Loose, baggy monsters

Natasha Moore on why the Easter weekend is the perfect time to read one of the big books on your shelf - such as the Bible.

The novelist Henry James used the term “loose, baggy monsters” to describe the sprawling novels of the nineteenth century, like Tolstoy’s behemoth War and Peace.

Which monsters are sleeping next to your bed right now?

As someone with a chronic compulsion to buy books faster than I can possibly read them, I have often looked longingly at my overstuffed shelves, and wondered: what would have to happen in life for me to actually have time to read some of the bigger beasts hibernating there?

Welcome to April 2020. I know we’re in the midst of a global crisis of gargantuan proportions, and that Everything Is Terrible. But allow me to confess one of my silver linings: it’s taken me 6 months to read the first 700 pages of Victor Hugo’s Les Misérables. But I’m now racing through the last 500.

Last weekend, my Dad announced on our family Zoom chat, much to our surprise, that he’s been reading through the Bible – start to finish.

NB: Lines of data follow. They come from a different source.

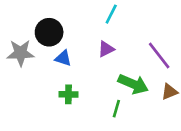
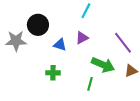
blue triangle: (63, 58) -> (60, 45), moved

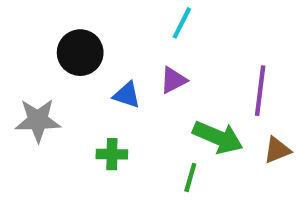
gray star: (16, 41) -> (38, 120), moved
purple line: (123, 43) -> (260, 91), turned 45

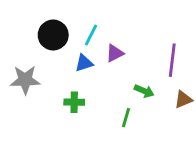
cyan line: (182, 23) -> (91, 35), moved
blue triangle: (127, 95) -> (84, 63), turned -36
green arrow: (218, 137) -> (144, 91), size x0.6

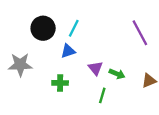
purple triangle: (115, 53) -> (95, 68), moved, turned -42
purple line: (172, 60) -> (140, 33), moved, turned -35

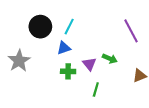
gray star: (20, 65) -> (19, 61), turned -30
green arrow: (117, 74) -> (110, 59), moved
green cross: (60, 83) -> (68, 71), moved

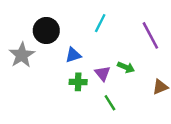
cyan line: (69, 27) -> (100, 23), moved
gray star: (19, 61) -> (22, 55), moved
green line: (96, 90) -> (110, 103), turned -48

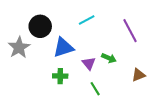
cyan line: (100, 23) -> (87, 20), turned 35
blue triangle: (73, 55) -> (63, 47), size x1.5
green cross: (78, 82) -> (60, 76), moved

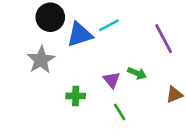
black circle: (40, 26) -> (50, 17), moved
gray star: (19, 47) -> (41, 60), moved
blue triangle: (63, 47) -> (80, 35), moved

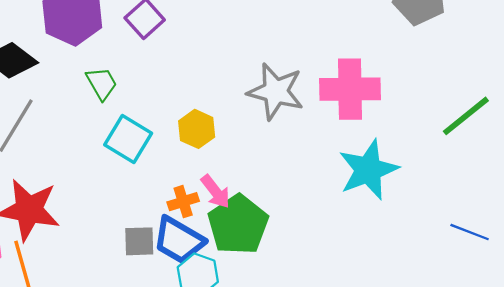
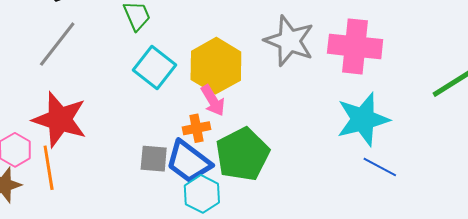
yellow hexagon: (197, 129) -> (216, 66), size x1.6
pink arrow: (216, 192) -> (213, 101), moved
blue line: (470, 232) -> (380, 167), moved

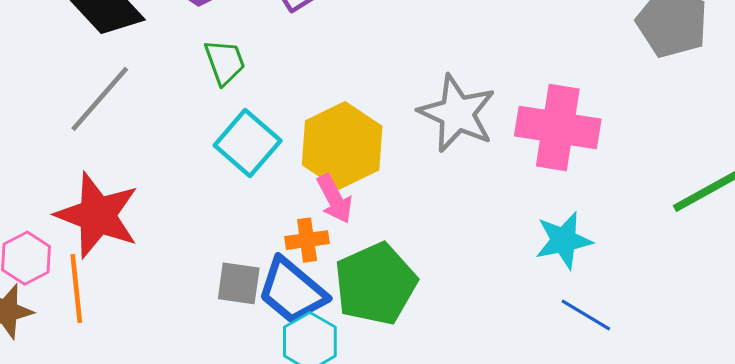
cyan star: (363, 119) -> (564, 240), size x0.7

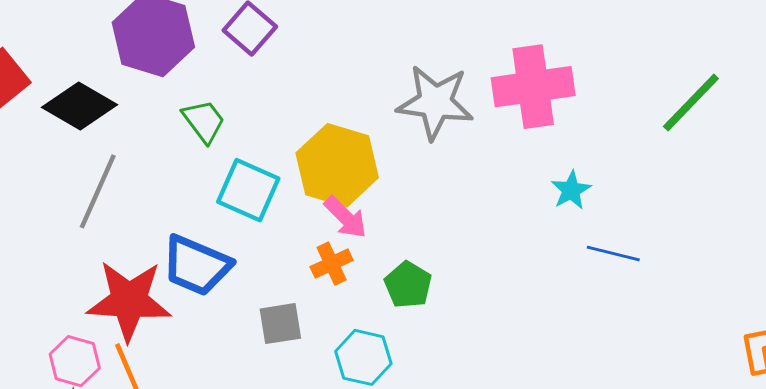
cyan star: (564, 240) -> (571, 190), size x0.7
green pentagon: (376, 284) -> (408, 285), size x0.6
blue trapezoid: (292, 291) -> (196, 265), moved

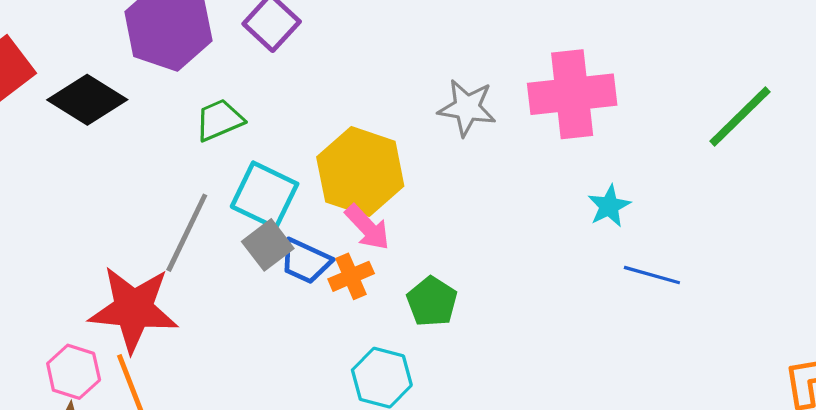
gray star: (435, 102) -> (467, 108), size x0.7
green trapezoid: (204, 121) -> (219, 120), turned -78
gray line: (98, 191) -> (187, 233), moved
blue trapezoid: (196, 265) -> (305, 261), moved, size x0.7
gray square: (280, 324) -> (268, 245), moved, turned -30

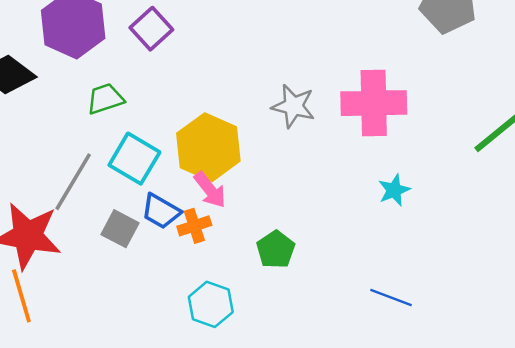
gray square: (268, 245) -> (120, 229), moved, turned -30
blue line: (652, 275) -> (391, 298), moved
green pentagon: (432, 302) -> (276, 250), moved

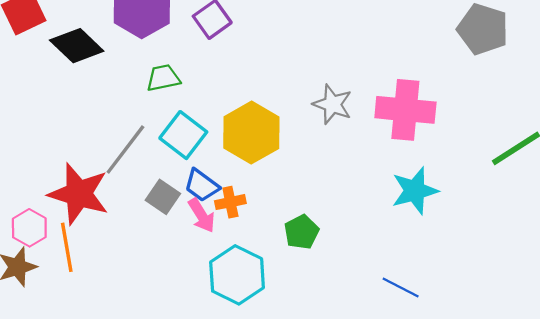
pink arrow: (210, 190) -> (202, 215), moved
cyan star: (394, 190) -> (415, 191), size x1.6
cyan hexagon: (211, 304) -> (237, 275), size x1.4

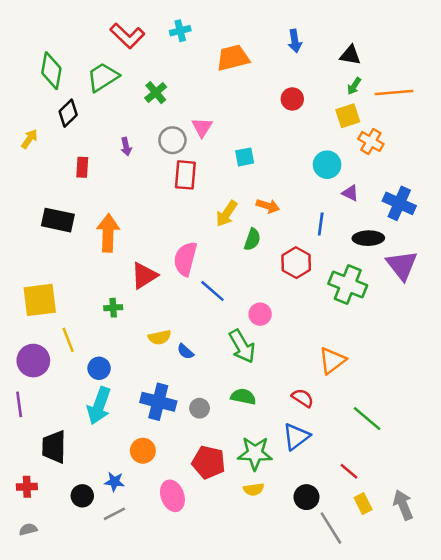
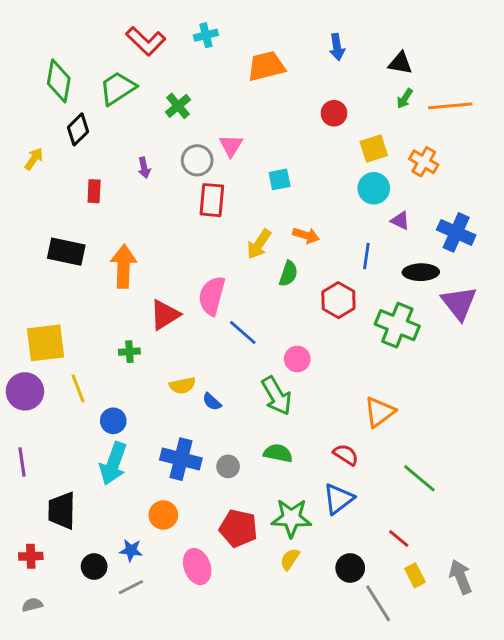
yellow square: (348, 116) -> (374, 149), moved
purple circle: (33, 361) -> (25, 391), moved
yellow semicircle: (254, 489) -> (290, 559), turned 132

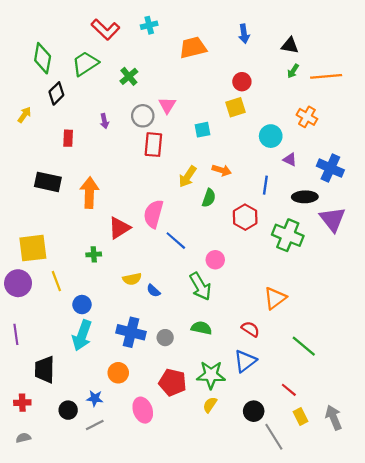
yellow square: (374, 149) -> (236, 107), moved

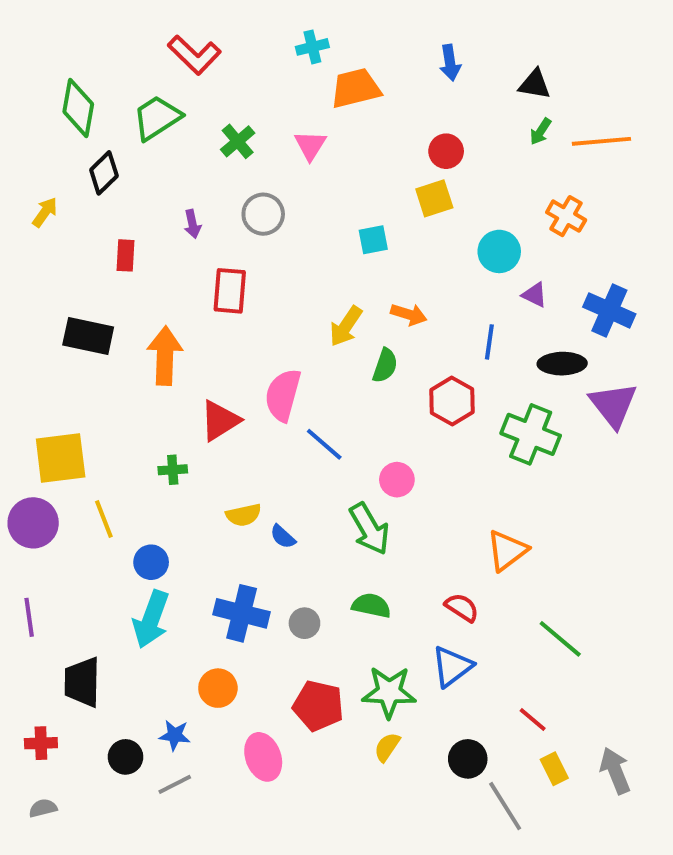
cyan cross: (149, 25) -> (312, 47), moved
pink triangle: (167, 105) -> (310, 145), moved
red rectangle: (153, 145) -> (230, 291), moved

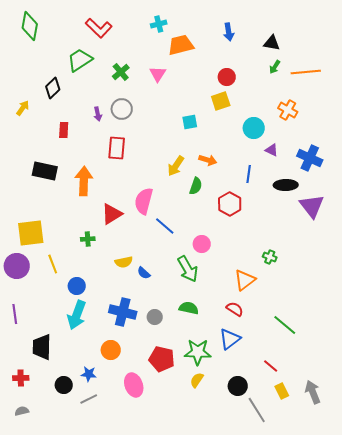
green diamond: (78, 108) -> (30, 26), moved
gray circle: (263, 214) -> (122, 109), moved
green cross: (531, 434) -> (270, 257), moved, size x0.5
orange triangle: (507, 550) -> (245, 280), moved

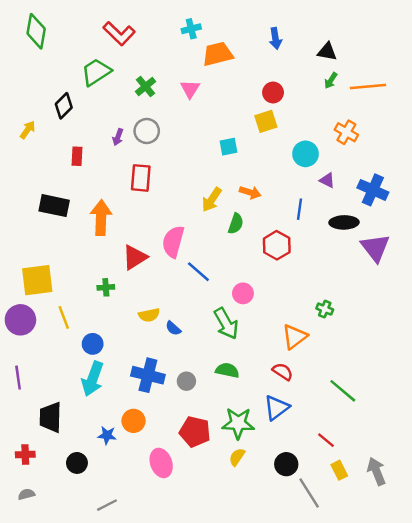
purple arrow: (98, 114) -> (118, 137), turned 32
blue star: (89, 374) -> (107, 435), moved
gray line: (89, 399) -> (107, 505), moved

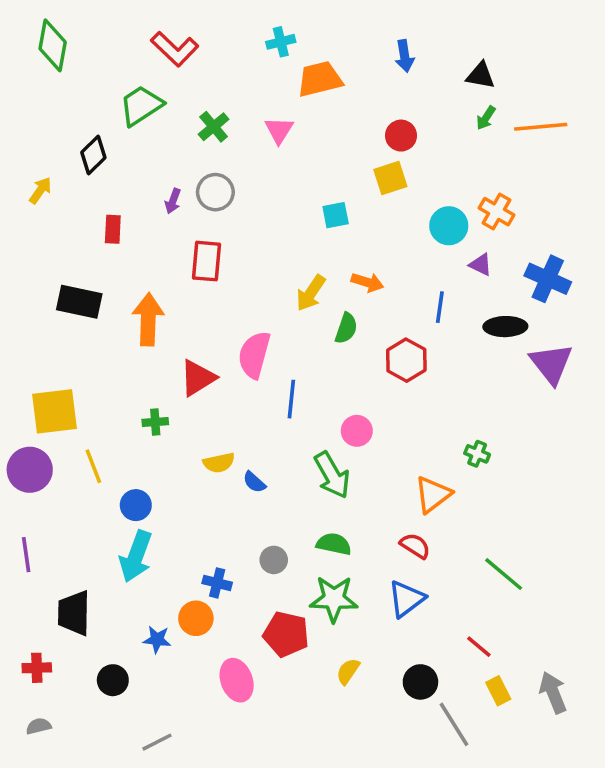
orange cross: (346, 132) -> (497, 212), moved
blue line: (198, 272) -> (291, 399), turned 55
blue cross: (148, 375) -> (217, 583), moved, size x0.6
green star: (238, 423) -> (334, 599), moved

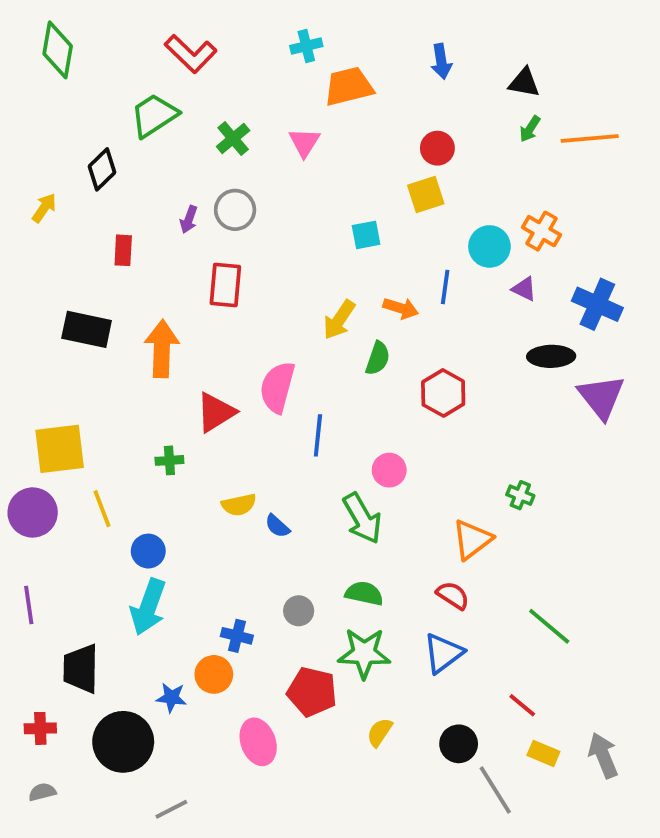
blue line: (440, 307) -> (445, 287), moved
black circle: (113, 680) -> (123, 742), size x1.8
yellow rectangle: (498, 691) -> (543, 753), turned -40

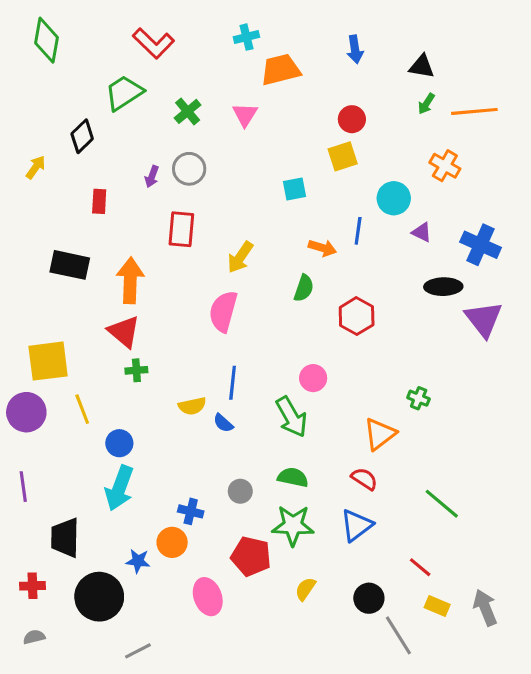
orange cross: (541, 231) -> (445, 166), moved
yellow arrow: (339, 320) -> (240, 257), moved
red triangle: (216, 412) -> (124, 332), moved, turned -48
blue line: (318, 435) -> (233, 383), moved

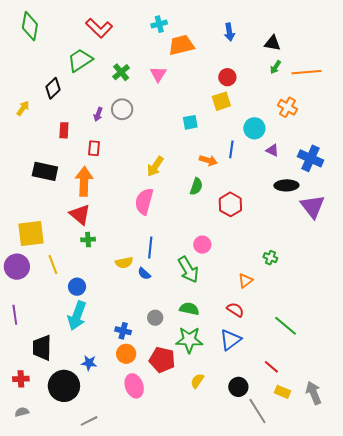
red rectangle: (181, 229) -> (94, 148), moved, size x0.7
orange triangle: (380, 434) -> (245, 281), size x0.7
orange circle: (172, 542) -> (126, 354), moved

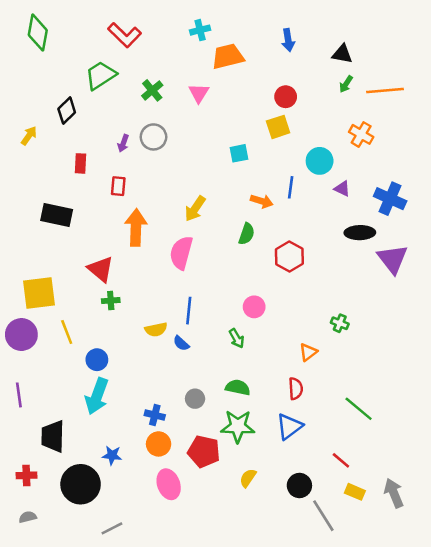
orange arrow: (84, 181) -> (136, 228), moved
green arrow: (188, 270) -> (237, 338), size x0.6
red semicircle: (235, 310) -> (296, 389), turned 54

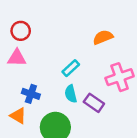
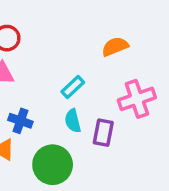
purple rectangle: (94, 103) -> (103, 133), turned 66

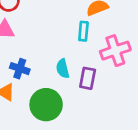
cyan rectangle: (73, 87) -> (83, 31), moved, turned -42

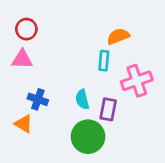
green circle: (46, 105) -> (88, 137), moved

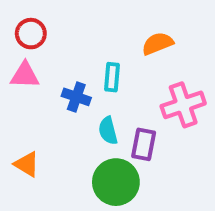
cyan rectangle: (104, 61) -> (112, 77), moved
blue cross: (38, 99) -> (76, 97), moved

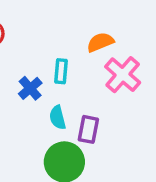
blue cross: (76, 97) -> (30, 88), turned 30
pink cross: (183, 105) -> (123, 75), moved, turned -30

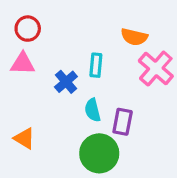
orange semicircle: (100, 42) -> (134, 37), turned -145

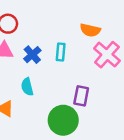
blue cross: (66, 82) -> (32, 55), moved
cyan semicircle: (93, 110) -> (27, 87), moved

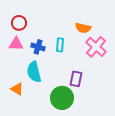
blue cross: (32, 55) -> (38, 47), turned -32
cyan semicircle: (27, 87) -> (34, 72), size x1.5

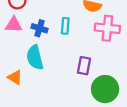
pink cross: (96, 47) -> (107, 28), turned -35
green circle: (62, 98) -> (105, 89), moved

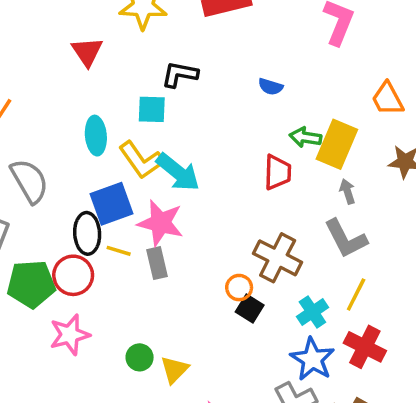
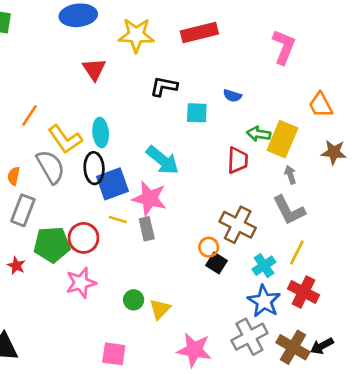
cyan square: (152, 109) -> (197, 113), moved
yellow L-shape: (141, 160) -> (65, 139), moved
black ellipse: (87, 233) -> (94, 168), moved

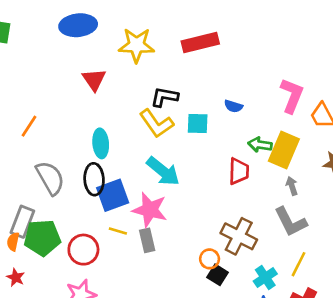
pink L-shape: (284, 47) -> (292, 96), moved
yellow L-shape: (65, 139) -> (156, 123), moved
orange semicircle: (14, 176) -> (13, 242), moved
green pentagon: (52, 245) -> (42, 238), moved

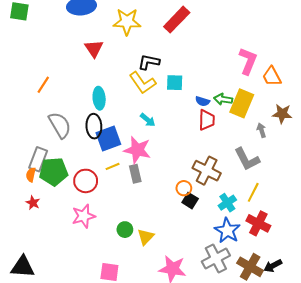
red rectangle: (200, 42) -> (177, 20), turned -32
blue semicircle: (233, 106) -> (202, 101), moved
cyan arrow: (163, 171) -> (148, 120), size x0.6
gray arrow: (292, 186) -> (261, 130), moved
yellow line: (118, 231) -> (113, 166), turned -40

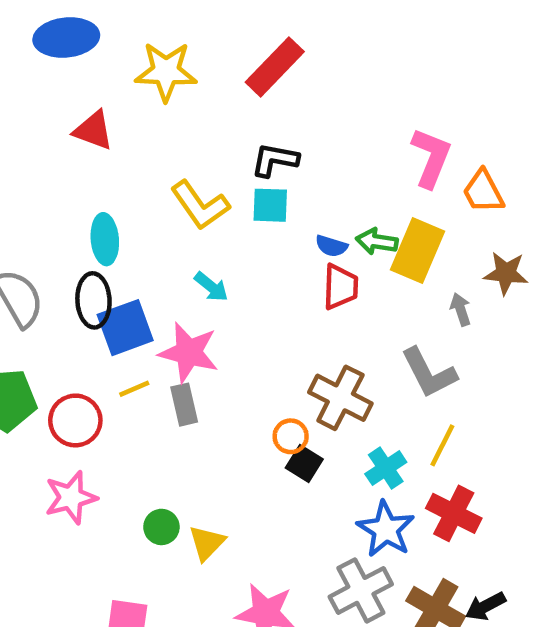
red triangle: (94, 49) -> (93, 130), turned -36
black L-shape: (149, 62) -> (275, 160), moved

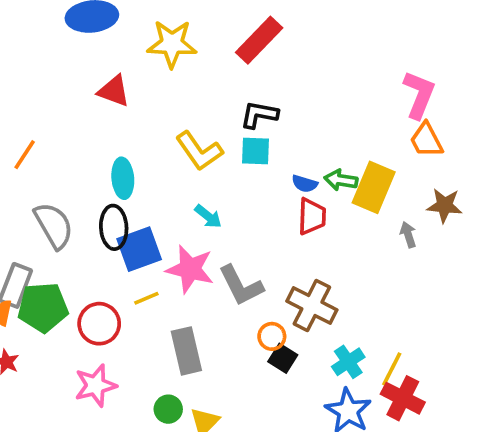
pink L-shape: (431, 158) -> (419, 95), moved
gray L-shape: (429, 373) -> (241, 285), moved
gray rectangle: (184, 405) -> (186, 351), moved, size x1.4
yellow line: (442, 445) -> (392, 369), moved

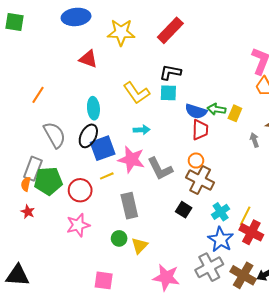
blue semicircle: (305, 184) -> (196, 111), size x1.5
yellow rectangle: (374, 187) -> (235, 113), size x0.6
cyan arrow: (208, 216) -> (142, 130), turned -42
black ellipse: (114, 227) -> (88, 136), turned 30
orange circle: (272, 336) -> (196, 161), moved

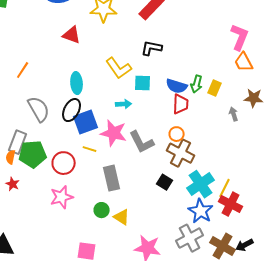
cyan square: (168, 93) -> (143, 83), moved
green arrow: (216, 109) -> (197, 84), turned -84
yellow line: (107, 176) -> (90, 149), turned 40
cyan cross: (221, 212) -> (201, 184), size x1.5
yellow triangle: (140, 246) -> (122, 217), turned -42

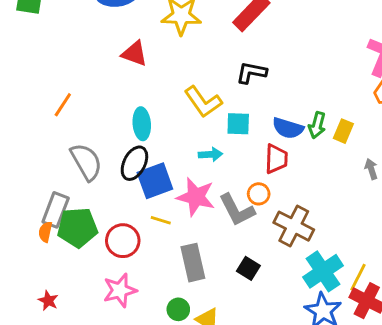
red trapezoid: (181, 104) -> (276, 159), moved
orange circle: (177, 134) -> (259, 194), moved
black square: (165, 182) -> (248, 268), moved
red star: (13, 184) -> (48, 301), moved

Most people who do it that way get bogged down around Exodus; he was at Ezekiel and, since self-isolation began especially, going strong.

The four-day Easter weekend, with nowhere to go and nobody to see, is the perfect time to stop putting off that Big Read – and the perfect moment for the Bible to be your loose, baggy monster of choice. I’d suggest starting in the New Testament (try Luke) rather than page 1, but hey, you do you.

If you’re an essential worker, or you’re tearing out your hair with littlies at home – you have my deepest respect (and sympathy). But if you’re finding that there’s only so much Tiger King you can binge on Netflix, I recommend some not-at-all-light reading.

So … what big books are you hoping to tackle during lockdown?